Io penso che non ci sia che la strada del partire sempre da sé, dal sé individuale e dal sé collettivo, dal basso, da ciò che posso fare io insieme a tanti altri e tante altre come me: questo si può, con coraggio e tenacia. Possiamo far crescere in noi e seminare attorno a noi questa consapevolezza e scendere di più in piazza, senza violenza, ma con tenacia e perseveranza.

Senza delegare le nostre esigenze ai leader, che sanno solo competere tra loro per affermare se stessi, indifferenti al bene comune. Noi dobbiamo astenerci dalla competizione, ma dire sempre con chiarezza cosa vogliamo: politica ed economia di pace; e pretenderle fino ad ottenerle, cercando di realizzarle nei nostri contesti di vita.

Il sé collettivo pretenda dalle amministrazioni comunali politiche di pace coerenti; e che nei rispettivi partiti rivendichino politiche altrettanto coerenti. Dal basso arriveremo a cambiare le politiche internazionali.

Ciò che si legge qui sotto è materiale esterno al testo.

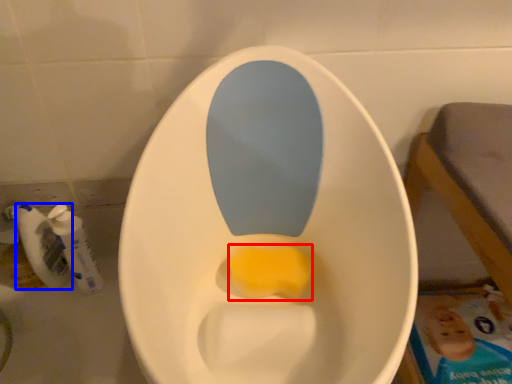 Question: Which object is closer to the camera taking this photo, food (highlighted by a red box) or mouthwash (highlighted by a blue box)?

Choices:
 (A) food
 (B) mouthwash

Answer: (A) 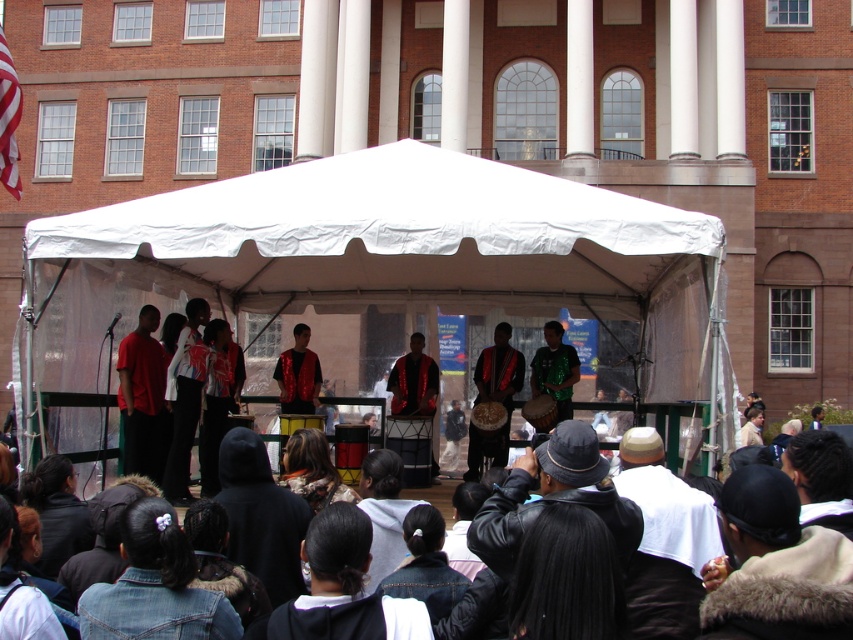 Question: Which point is farther from the camera taking this photo?

Choices:
 (A) (578, 440)
 (B) (142, 353)
 (C) (550, 328)

Answer: (C)

Question: Which of the following is the closest to the observer?

Choices:
 (A) shiny green sequined shirt at center
 (B) shiny red fabric at center

Answer: (B)

Question: Can you confirm if white fabric canopy at center is positioned to the left of shiny red fabric at center?

Choices:
 (A) yes
 (B) no

Answer: (A)

Question: Is matte red drum at center above shiny green sequined shirt at center?

Choices:
 (A) no
 (B) yes

Answer: (A)

Question: Estimate the real-world distances between objects in this image. Which object is farther from the white fabric canopy at center?

Choices:
 (A) shiny red fabric at center
 (B) matte red drum at center
 (C) shiny green sequined shirt at center

Answer: (B)

Question: Is white fabric canopy at center thinner than shiny green sequined shirt at center?

Choices:
 (A) no
 (B) yes

Answer: (A) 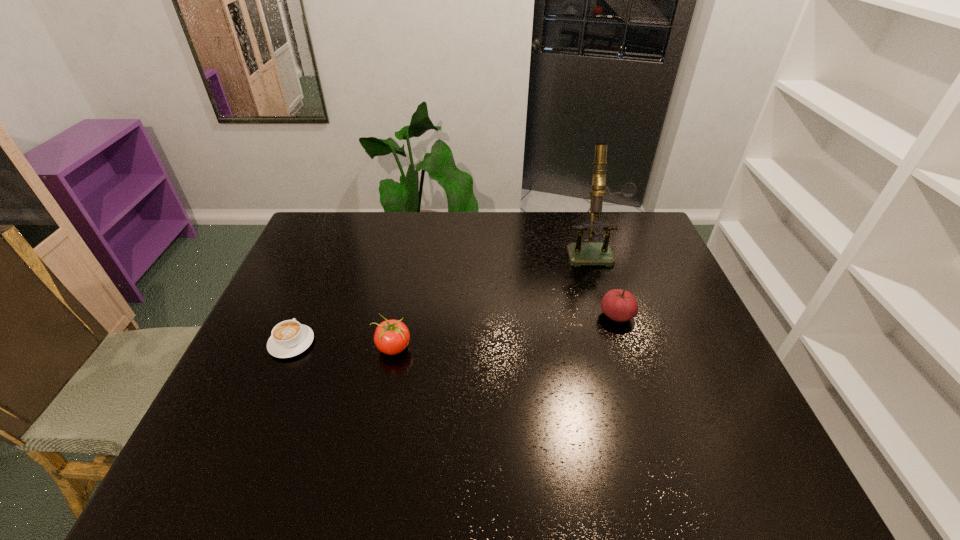 Where is `vacant space located on the side of the leftmost object with the handle`? vacant space located on the side of the leftmost object with the handle is located at coordinates (317, 282).

This screenshot has height=540, width=960. In order to click on vacant region located on the side of the leftmost object with the handle in this screenshot , I will do `click(329, 253)`.

The width and height of the screenshot is (960, 540). In order to click on vacant region located on the side of the leftmost object with the handle in this screenshot , I will do `click(324, 266)`.

Where is `object positioned at the far edge`? object positioned at the far edge is located at coordinates (579, 253).

At what (x,y) coordinates should I click in order to perform the action: click on object that is at the left edge. Please return your answer as a coordinate pair (x, y). Looking at the image, I should click on (289, 338).

The image size is (960, 540). Find the location of `object located at the right edge`. object located at the right edge is located at coordinates (579, 253).

Identify the location of object that is positioned at the far right corner. This screenshot has height=540, width=960. (579, 253).

The height and width of the screenshot is (540, 960). In the image, there is a desktop. Identify the location of vacant area at the far edge. (485, 233).

The width and height of the screenshot is (960, 540). I want to click on vacant space at the left edge of the desktop, so click(274, 310).

This screenshot has width=960, height=540. Find the location of `vacant area at the right edge of the desktop`. vacant area at the right edge of the desktop is located at coordinates (647, 301). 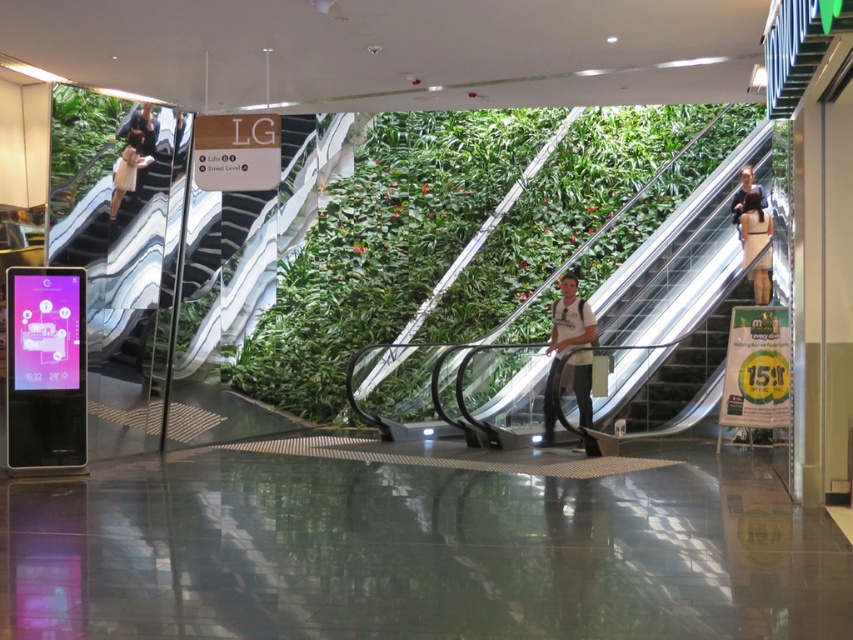 You are a shopper looking for an exit sign. You see the green leafy wall at center and the dark brown leather jacket at upper right. Which object is closer to the exit sign?

The dark brown leather jacket at upper right is behind the green leafy wall at center, so the green leafy wall at center is closer to the exit sign.

You are a customer entering the mall and need to locate the green leafy wall at center and the dark brown leather jacket at upper right. Which object is positioned higher in the image?

The dark brown leather jacket at upper right is positioned higher than the green leafy wall at center in the image.

You are standing in the shopping mall and want to know which of the two points, point [746,237] or point [735,196], is closer to you. Based on the scene description, can you determine which one is nearer?

Point [746,237] is closer to the viewer than point [735,196]. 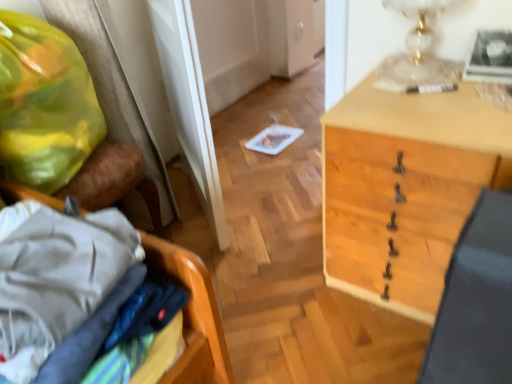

Chi conosce altre strade le proponga, per favore, e parliamone. Ma pretendiamo pace; quindi cominciamo abbandonando guerre, armi, eserciti, come chiedono i firmatari e le firmatarie di quell’appello. E come chiediamo tutti e tutte coloro che eravamo all’assemblea per Ocalan venerdì scorso. Lo chiederemo portando “in massa” al Consiglio Comunale la richiesta di cittadinanza onoraria che nei prossimi giorni verrà redatta.